The solution uses a hash map and a running sum to efficiently track well-performing intervals. Here's the detailed breakdown of how the approach is implemented:

  1. Initialize variables:

    • ans tracks the length of the longest well-performing interval found so far and initializes to 0.
    • s is our running sum, which helps determine if an interval is well-performing.
    • pos is a hash map recording the first occurrence of each running sum.
  2. Iterate over the hours array using enumerate to have both index i and value x for each day.

  3. Update the running sum s:

    • Add 1 to s if x > 8 (tiring day).
    • Subtract 1 from s if x is not greater than 8 (non-tiring day).
  4. After updating the running sum:

    • If s > 0, it means we've encountered more tiring days than non-tiring days up to day i, so update ans to i + 1.
    • If s <= 0, we look for s - 1 in pos. If it's found, it indicates there's an interval starting right after the first occurrence of s - 1 up to the current day i, which is a well-performing interval. Hence, we calculate the length of this interval (i - pos[s - 1]) and update ans if it's longer than the current ans.
  5. Update the hash map pos:

    • If the current running sum s has not been seen before, record its first occurrence (pos[s] = i).

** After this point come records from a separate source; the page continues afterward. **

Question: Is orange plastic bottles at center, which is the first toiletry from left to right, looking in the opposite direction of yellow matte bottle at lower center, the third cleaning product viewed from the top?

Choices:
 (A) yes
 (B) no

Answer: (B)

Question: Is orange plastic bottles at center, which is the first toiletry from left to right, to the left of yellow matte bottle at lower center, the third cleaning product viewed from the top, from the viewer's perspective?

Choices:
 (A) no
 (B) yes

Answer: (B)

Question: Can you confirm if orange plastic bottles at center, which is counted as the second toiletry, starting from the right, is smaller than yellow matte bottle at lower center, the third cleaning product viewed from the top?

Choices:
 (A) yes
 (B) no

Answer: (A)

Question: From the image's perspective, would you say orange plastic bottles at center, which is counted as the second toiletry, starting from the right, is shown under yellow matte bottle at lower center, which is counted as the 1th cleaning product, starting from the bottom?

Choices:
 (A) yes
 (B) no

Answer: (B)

We only update the first occurrence because we're interested in the longest interval.

The code uses pos to remember the earliest day an intermediate sum occurs. By checking if s - 1 is in pos, we can infer if a corresponding earlier sum would allow for a well-performing interval to exist between it and the current day.

Using this pattern allows us to efficiently process each day in constant time, resulting in an overall time complexity of O(n), where n is the number of days. The space complexity is also O(n) due to storing the sum indices in the hash map, possibly equal to the number of days if all running sums are unique.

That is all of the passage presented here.